Il motivo sta soprattutto nella produzione del pacco batterie agli ioni di litio, processo energivoro che richiede l’estrazione e la lavorazione di litio, cobalto e nickel. Se si fotografa soltanto questa fase, i conti non tornano: nel perimetro dei primi 24 mesi, il profilo emissivo di una BEV può risultare fino al 30% superiore rispetto a quello di un’auto tradizionale. Il paradosso si scioglie non appena si sposta l’attenzione sull’uso: i motori elettrici sono intrinsecamente più efficienti di quelli a combustione e, chilometro dopo chilometro, “recuperano” il debito iniziale.
Dal secondo anno, secondo le stime della Duke, la curva si incrocia: le emissioni cumulative delle BEV scendono sotto quelle delle auto a benzina e l’“effetto vantaggio” cresce progressivamente con l’aumentare del chilometraggio. Questo vantaggio diventa ancor più marcato nei contesti in cui la ricarica attinge a una rete elettrica via via più decarbonizzata. Lo studio non si ferma al presente e simula scenari di adozione fino al 2050. Un risultato chiave riguarda il rapporto tra capacità delle batterie e CO2 evitata: ogni kilowattora aggiuntivo di capacità potrà consentire di evitare mediamente circa 220 kg di CO2 nel 2030 e 127 kg nel 2050.
La traiettoria, controintuitiva a prima vista, riflette l’evoluzione del sistema energetico: man mano che la rete diventa più pulita, l’efficienza climatica dell’insieme migliora e l’“evitato” marginale per singolo kWh si riduce, senza intaccare il vantaggio complessivo del parco BEV rispetto ai veicoli a benzina. Sul piano economico-ambientale, i ricercatori quantificano i danni complessivi generati nell’arco di vita: oggi, quelli associati a un’auto a benzina risultano da due a tre volte e mezzo superiori rispetto a quelli di un’auto elettrica.

È un differenziale che pesa sulle tasche collettive, oltre che sull’atmosfera, e che chiama in causa costi sanitari, climatici e di qualità dell’aria. Ma non basta questo per assolvere l’elettrico da ogni criticità. La filiera delle batterie pone interrogativi seri: l’estrazione delle materie prime e la raffinazione concentrata in pochi Paesi comportano impatti ambientali, consumo idrico, pressioni sui territori e rischi sociali. È qui che si gioca la seconda metà della sfida: elettrificare sì, ma con catene di fornitura più trasparenti e pratiche industriali meno energivore. L’industria, dal canto suo, sostiene di essere già in movimento.
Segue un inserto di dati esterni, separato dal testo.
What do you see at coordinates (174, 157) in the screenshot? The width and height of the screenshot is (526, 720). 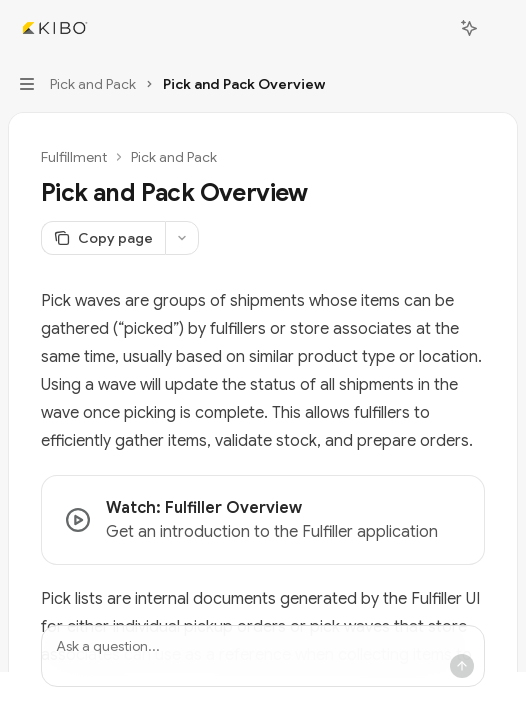 I see `Pick and Pack` at bounding box center [174, 157].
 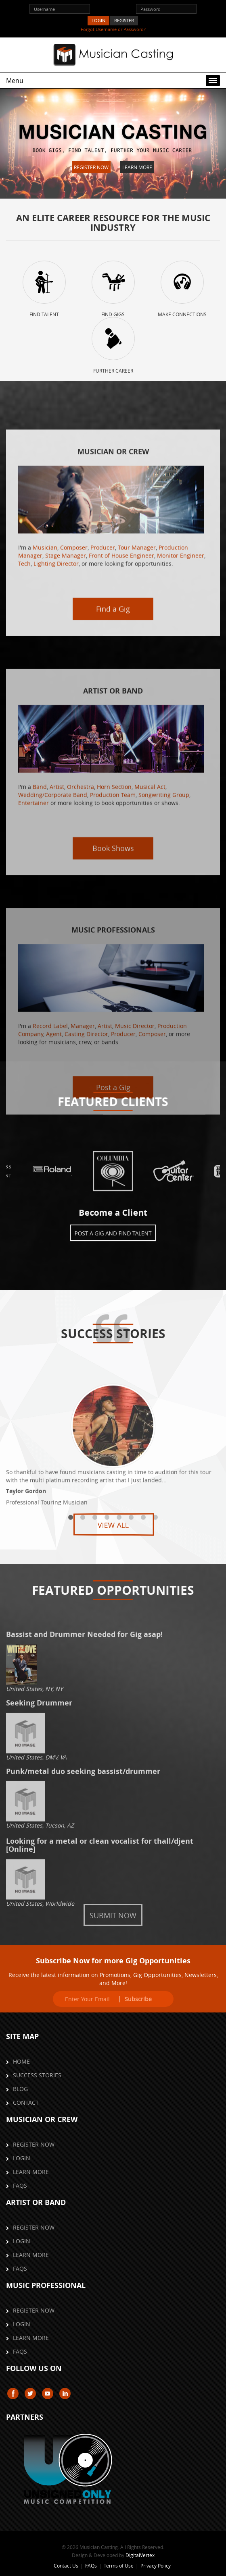 What do you see at coordinates (66, 2565) in the screenshot?
I see `Contact Us` at bounding box center [66, 2565]. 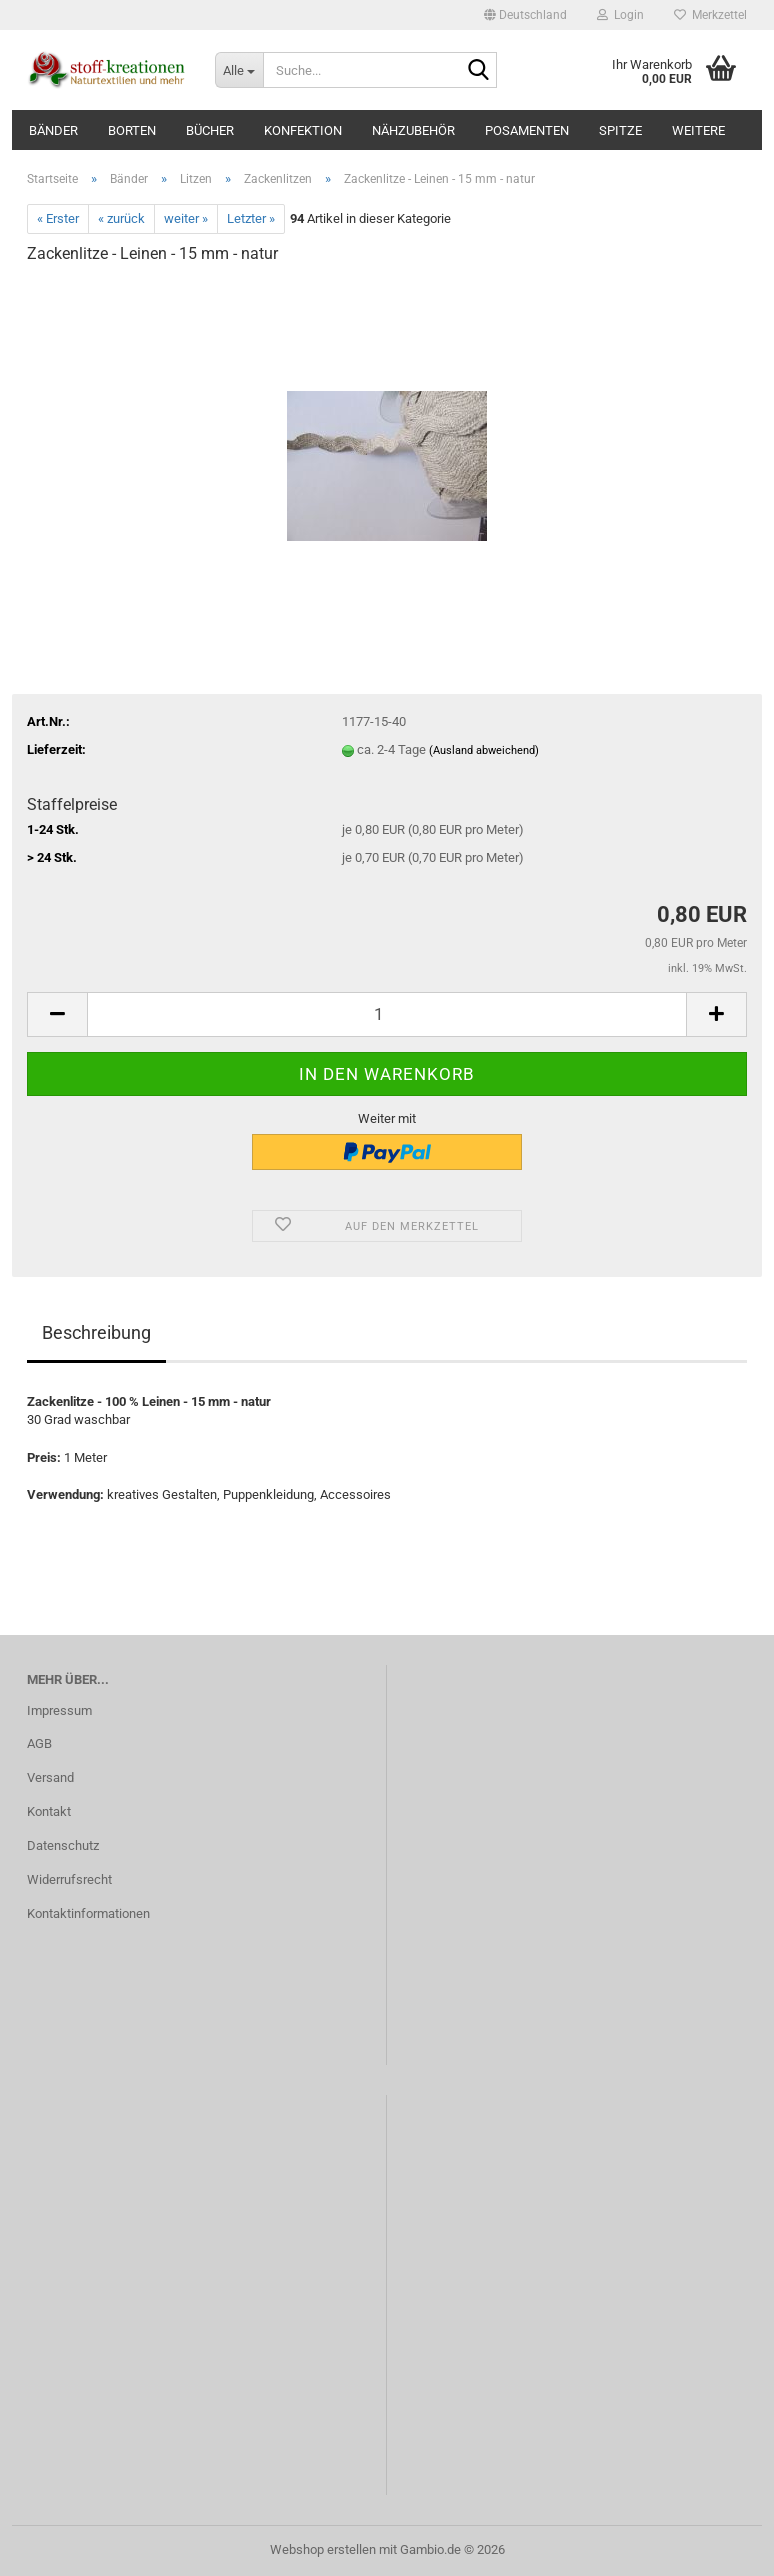  Describe the element at coordinates (69, 1879) in the screenshot. I see `Widerrufsrecht` at that location.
Processi produttivi ottimizzati, fabbriche alimentate da rinnovabili, chimiche meno impattanti e riciclo avanzato promettono di ridurre in modo sensibile l’impronta delle batterie. Il progresso non è teorico: il tasso di recupero dei materiali strategici cresce, mentre si sperimentano usi “second life” per lo stoccaggio stazionario. Ogni punto percentuale di miglioramento su questi fronti accorcia il tempo di pareggio emissivo delle BEV e ne amplifica il vantaggio sul ciclo di vita. Gli autori della ricerca mettono però in guardia dalle certezze granitiche.
Le proiezioni dipendono da variabili che possono accelerare o rallentare i benefici: la durata effettiva dei veicoli, il ritmo di decarbonizzazione della rete, i tassi di riciclo, le tecnologie di ricarica, la dimensione media delle auto e i chilometri annuali percorsi. Un’auto elettrica leggera, ricaricata prevalentemente quando l’energia rinnovabile è abbondante, in un Paese con mix pulito e infrastrutture efficienti, “batte” la benzina prima e di più. Viceversa, BEV molto pesanti usate poco e ricaricate da reti ancora carbon-intensive impiegano più tempo a migliorare il bilancio climatico.
Le implicazioni per le politiche pubbliche sono immediate servono incentivi mirati alla rottamazione dei veicoli più inquinanti e all’acquisto di modelli elettrici efficienti. Urgono standard stringenti per il riciclo delle batterie e per la tracciabilità delle materie prime, occorrono investimenti nelle reti, in accumuli e rinnovabili per rendere più pulita e resiliente la ricarica. E, infine, sono importanti regole di rendicontazione omogenee per le emissioni lungo la filiera, così da evitare greenwashing e confronti distorti.